• _Your assignment_
Could you transcribe every record below exactly, leaving out any pictures?

[Saved data entries]
────────

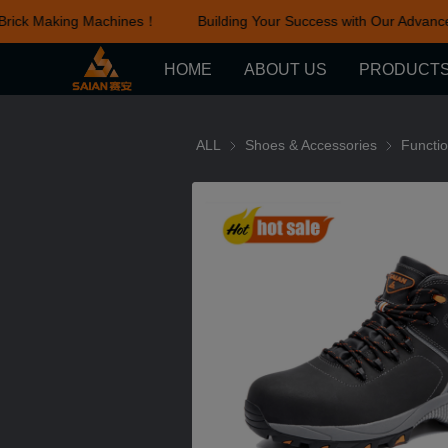
rick Making Machines！
Building Your Success with Our Advance
HOME
ABOUT US
PRODUCT
ALL
Shoes & Accessories
Shoes & Ac
Functi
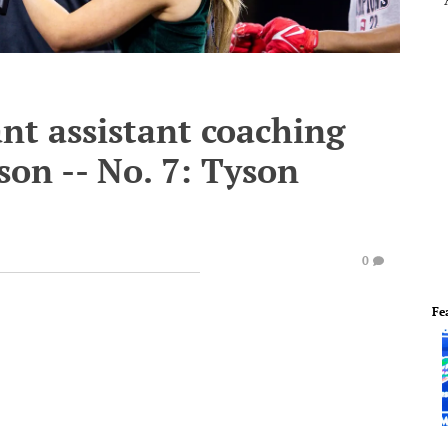
nt assistant coaching
son -- No. 7: Tyson
0
Fe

────────

• _Reply to the task_
rick Making Machines！
Building Your Success with Our Advance
HOME
ABOUT US
PRODUCT
ALL
Shoes & Accessories
Shoes & Ac
Functi
nt assistant coaching
son -- No. 7: Tyson
0
Fe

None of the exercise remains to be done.